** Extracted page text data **
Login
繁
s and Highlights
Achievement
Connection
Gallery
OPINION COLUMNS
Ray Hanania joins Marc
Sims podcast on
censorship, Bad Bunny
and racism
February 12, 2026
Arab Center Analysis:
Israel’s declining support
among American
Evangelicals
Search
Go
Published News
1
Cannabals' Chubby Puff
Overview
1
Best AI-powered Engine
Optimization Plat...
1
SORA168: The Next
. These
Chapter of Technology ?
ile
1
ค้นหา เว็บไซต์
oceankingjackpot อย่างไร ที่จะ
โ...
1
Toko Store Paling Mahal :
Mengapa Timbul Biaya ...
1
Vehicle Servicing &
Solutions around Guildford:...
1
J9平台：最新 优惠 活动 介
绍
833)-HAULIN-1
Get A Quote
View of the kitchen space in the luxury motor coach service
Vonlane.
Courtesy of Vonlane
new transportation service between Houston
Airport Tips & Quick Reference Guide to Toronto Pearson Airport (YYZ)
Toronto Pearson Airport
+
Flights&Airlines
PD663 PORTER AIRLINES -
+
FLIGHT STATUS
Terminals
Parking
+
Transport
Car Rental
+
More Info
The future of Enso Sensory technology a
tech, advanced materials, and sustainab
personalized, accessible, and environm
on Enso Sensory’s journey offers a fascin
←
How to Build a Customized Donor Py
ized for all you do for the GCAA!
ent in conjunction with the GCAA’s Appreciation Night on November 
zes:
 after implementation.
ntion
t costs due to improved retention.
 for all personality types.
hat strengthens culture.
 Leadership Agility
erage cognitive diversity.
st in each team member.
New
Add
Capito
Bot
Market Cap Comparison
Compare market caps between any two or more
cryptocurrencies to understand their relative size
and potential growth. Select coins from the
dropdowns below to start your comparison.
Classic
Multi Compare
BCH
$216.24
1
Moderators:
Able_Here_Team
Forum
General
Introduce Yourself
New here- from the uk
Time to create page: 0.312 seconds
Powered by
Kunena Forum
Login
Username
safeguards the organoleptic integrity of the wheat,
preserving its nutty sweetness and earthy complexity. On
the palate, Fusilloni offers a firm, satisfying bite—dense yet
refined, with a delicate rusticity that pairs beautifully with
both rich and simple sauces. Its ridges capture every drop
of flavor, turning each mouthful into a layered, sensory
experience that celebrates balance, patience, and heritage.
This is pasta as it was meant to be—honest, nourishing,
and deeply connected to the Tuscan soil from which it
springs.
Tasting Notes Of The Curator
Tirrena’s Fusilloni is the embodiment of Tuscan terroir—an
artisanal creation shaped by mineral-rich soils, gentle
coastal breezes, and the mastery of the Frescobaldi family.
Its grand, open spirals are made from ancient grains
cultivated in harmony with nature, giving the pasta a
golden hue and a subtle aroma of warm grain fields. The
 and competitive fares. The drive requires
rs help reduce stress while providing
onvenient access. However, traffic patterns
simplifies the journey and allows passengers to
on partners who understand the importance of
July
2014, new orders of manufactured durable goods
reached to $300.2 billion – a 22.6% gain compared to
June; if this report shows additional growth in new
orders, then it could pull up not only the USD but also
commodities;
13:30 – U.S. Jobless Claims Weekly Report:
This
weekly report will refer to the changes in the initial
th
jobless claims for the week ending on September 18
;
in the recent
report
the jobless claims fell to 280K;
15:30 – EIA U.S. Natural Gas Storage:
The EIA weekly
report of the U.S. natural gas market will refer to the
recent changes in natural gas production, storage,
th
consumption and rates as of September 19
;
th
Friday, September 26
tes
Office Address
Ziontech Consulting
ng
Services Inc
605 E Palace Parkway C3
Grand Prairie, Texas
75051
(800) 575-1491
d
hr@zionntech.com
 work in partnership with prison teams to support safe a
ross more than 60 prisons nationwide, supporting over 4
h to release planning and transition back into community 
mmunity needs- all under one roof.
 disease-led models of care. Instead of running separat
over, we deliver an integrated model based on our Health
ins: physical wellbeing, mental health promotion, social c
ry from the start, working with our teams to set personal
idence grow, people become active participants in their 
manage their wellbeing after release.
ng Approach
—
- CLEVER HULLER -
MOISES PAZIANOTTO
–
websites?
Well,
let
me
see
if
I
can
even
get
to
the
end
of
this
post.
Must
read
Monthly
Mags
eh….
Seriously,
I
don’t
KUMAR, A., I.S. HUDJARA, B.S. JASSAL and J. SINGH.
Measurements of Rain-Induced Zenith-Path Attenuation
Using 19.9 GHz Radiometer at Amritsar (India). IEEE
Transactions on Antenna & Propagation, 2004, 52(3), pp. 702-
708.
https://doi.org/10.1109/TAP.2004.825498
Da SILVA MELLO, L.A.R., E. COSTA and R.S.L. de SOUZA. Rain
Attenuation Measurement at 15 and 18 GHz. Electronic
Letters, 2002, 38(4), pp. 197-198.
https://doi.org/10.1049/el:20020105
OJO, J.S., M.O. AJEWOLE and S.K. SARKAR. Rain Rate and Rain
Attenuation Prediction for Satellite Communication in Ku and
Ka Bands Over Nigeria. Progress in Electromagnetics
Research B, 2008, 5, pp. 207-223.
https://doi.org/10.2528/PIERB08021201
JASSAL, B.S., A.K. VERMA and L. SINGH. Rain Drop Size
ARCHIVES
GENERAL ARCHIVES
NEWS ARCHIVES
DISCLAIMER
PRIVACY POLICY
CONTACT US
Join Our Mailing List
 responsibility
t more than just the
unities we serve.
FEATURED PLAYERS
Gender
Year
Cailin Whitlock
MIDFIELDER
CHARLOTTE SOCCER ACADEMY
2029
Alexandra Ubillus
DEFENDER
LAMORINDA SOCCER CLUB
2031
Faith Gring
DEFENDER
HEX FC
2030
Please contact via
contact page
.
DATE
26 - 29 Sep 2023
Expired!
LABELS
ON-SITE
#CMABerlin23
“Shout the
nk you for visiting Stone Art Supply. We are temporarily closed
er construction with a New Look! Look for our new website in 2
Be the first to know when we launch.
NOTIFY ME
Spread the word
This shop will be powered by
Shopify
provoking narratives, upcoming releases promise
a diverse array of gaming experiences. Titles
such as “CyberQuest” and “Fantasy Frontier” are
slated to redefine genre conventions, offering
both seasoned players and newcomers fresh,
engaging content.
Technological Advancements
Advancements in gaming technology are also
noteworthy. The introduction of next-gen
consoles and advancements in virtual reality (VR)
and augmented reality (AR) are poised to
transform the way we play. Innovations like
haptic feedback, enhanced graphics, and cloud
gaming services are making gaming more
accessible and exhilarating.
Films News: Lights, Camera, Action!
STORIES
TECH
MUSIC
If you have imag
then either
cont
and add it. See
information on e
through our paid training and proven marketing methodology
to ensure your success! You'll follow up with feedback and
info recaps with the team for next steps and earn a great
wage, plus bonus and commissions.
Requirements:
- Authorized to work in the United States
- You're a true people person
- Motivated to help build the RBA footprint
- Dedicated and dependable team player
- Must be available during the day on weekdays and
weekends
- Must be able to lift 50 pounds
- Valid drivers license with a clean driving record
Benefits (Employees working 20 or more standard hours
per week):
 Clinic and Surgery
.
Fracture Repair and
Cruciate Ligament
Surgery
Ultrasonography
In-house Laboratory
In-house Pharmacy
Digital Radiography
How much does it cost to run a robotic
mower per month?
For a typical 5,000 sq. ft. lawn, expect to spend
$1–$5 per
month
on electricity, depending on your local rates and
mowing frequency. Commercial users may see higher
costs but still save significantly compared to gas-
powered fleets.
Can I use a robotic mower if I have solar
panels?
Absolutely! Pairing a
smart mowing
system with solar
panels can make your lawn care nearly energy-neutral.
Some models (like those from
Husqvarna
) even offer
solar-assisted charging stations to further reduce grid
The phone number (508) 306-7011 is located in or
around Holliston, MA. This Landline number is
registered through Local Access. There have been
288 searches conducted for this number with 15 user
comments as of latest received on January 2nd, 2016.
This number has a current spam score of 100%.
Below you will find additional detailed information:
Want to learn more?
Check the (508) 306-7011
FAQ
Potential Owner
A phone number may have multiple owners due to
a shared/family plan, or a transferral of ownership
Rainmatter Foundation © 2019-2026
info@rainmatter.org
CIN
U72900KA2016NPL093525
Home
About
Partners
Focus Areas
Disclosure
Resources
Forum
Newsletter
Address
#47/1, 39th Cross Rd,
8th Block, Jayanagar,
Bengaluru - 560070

** WORK ITEM **
Reproduce exactly the lines above from the line with "Cannabals' Chubby Puff" to the line with "artisanal creation shaped", including both, and add nothing.

** TASK SOLUTION **
Cannabals' Chubby Puff
Overview
1
Best AI-powered Engine
Optimization Plat...
1
SORA168: The Next
. These
Chapter of Technology ?
ile
1
ค้นหา เว็บไซต์
oceankingjackpot อย่างไร ที่จะ
โ...
1
Toko Store Paling Mahal :
Mengapa Timbul Biaya ...
1
Vehicle Servicing &
Solutions around Guildford:...
1
J9平台：最新 优惠 活动 介
绍
833)-HAULIN-1
Get A Quote
View of the kitchen space in the luxury motor coach service
Vonlane.
Courtesy of Vonlane
new transportation service between Houston
Airport Tips & Quick Reference Guide to Toronto Pearson Airport (YYZ)
Toronto Pearson Airport
+
Flights&Airlines
PD663 PORTER AIRLINES -
+
FLIGHT STATUS
Terminals
Parking
+
Transport
Car Rental
+
More Info
The future of Enso Sensory technology a
tech, advanced materials, and sustainab
personalized, accessible, and environm
on Enso Sensory’s journey offers a fascin
←
How to Build a Customized Donor Py
ized for all you do for the GCAA!
ent in conjunction with the GCAA’s Appreciation Night on November 
zes:
 after implementation.
ntion
t costs due to improved retention.
 for all personality types.
hat strengthens culture.
 Leadership Agility
erage cognitive diversity.
st in each team member.
New
Add
Capito
Bot
Market Cap Comparison
Compare market caps between any two or more
cryptocurrencies to understand their relative size
and potential growth. Select coins from the
dropdowns below to start your comparison.
Classic
Multi Compare
BCH
$216.24
1
Moderators:
Able_Here_Team
Forum
General
Introduce Yourself
New here- from the uk
Time to create page: 0.312 seconds
Powered by
Kunena Forum
Login
Username
safeguards the organoleptic integrity of the wheat,
preserving its nutty sweetness and earthy complexity. On
the palate, Fusilloni offers a firm, satisfying bite—dense yet
refined, with a delicate rusticity that pairs beautifully with
both rich and simple sauces. Its ridges capture every drop
of flavor, turning each mouthful into a layered, sensory
experience that celebrates balance, patience, and heritage.
This is pasta as it was meant to be—honest, nourishing,
and deeply connected to the Tuscan soil from which it
springs.
Tasting Notes Of The Curator
Tirrena’s Fusilloni is the embodiment of Tuscan terroir—an
artisanal creation shaped by mineral-rich soils, gentle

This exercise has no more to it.